Wellbeing in Old Age from a Gender Perspective

Sunday, 10 July 2016
Location: Hörsaal 33 (Main Building)
Distributed Paper
Rita BIANCHERI, Pisa University, Italy
Silvia CERVIA, Pisa University, Italy
Epidemiological data show an apparent paradox of increased longevity in women combined with a greater rate of morbility in their lifetimes. Scientific research in this area has focused on what has been defined as feminine “resilience”, the absence of risk and preventive lifestyles, which translate into increased longevity and a postponement of ageing, without considering the interaction between working conditions and home life (Hunt & Macintyre 2000; Fan & Frisbee 2009).

From this point of view, the increasing presence of women in the workplace, the raising of the retirement age, together with current social transformations and a drop in past forms of reciprocity and solidarity will affect welfare models, and lead to important consequences for the well-being of the elderly.

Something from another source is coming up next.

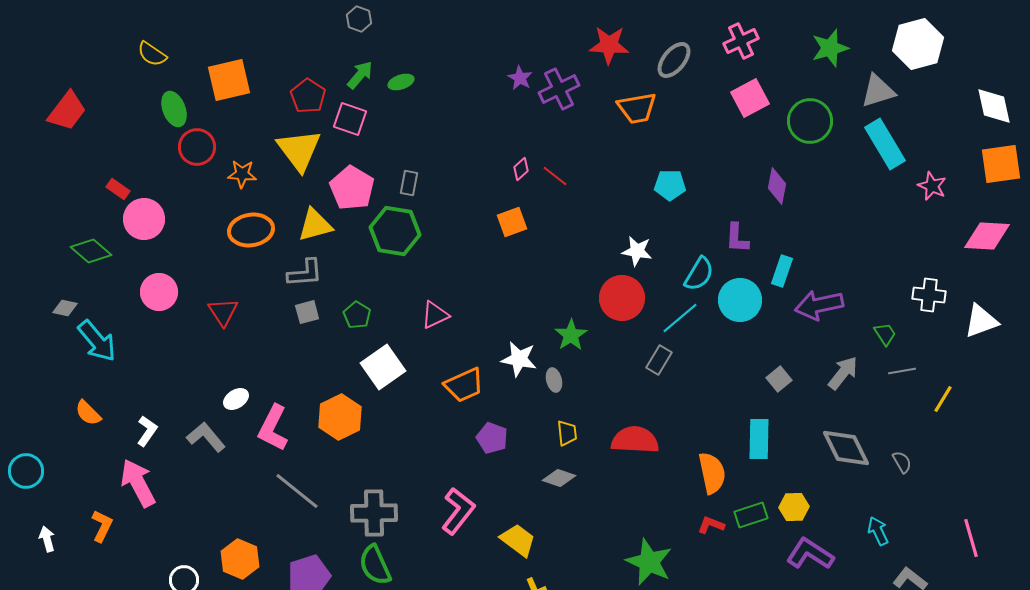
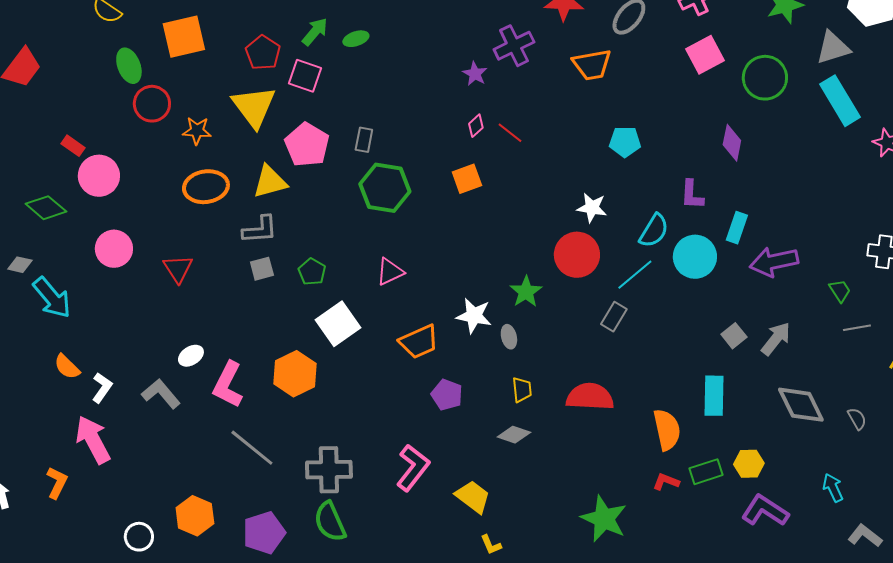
purple star: (520, 78) -> (475, 74), moved
green hexagon: (395, 231) -> (385, 188), moved
gray arrow: (843, 373) -> (776, 339), moved
orange semicircle: (88, 413) -> (67, 367), moved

By adopting the life course approach to studying “health trajectories” in the ageing process, the research takes into account the paradigm of gender and the ensuing differences. These may be seen as crucial elements of those dynamics linking several multidimensional factors that play a relevant role in health outcomes. In our paper, we have considered gender role construction as having a double significance that could explain the ambivalence of the epidemiological data. By analysing the life story and medical history of certain witnesses – females and males over the age of 75 – the research results show a possible connection between the worst health outcomes (in terms of both disease and illness) and overburdening deriving from a “double presence”, and the positive effect on the “re-establishment” of identities (Beck 2008) in the continuity of care.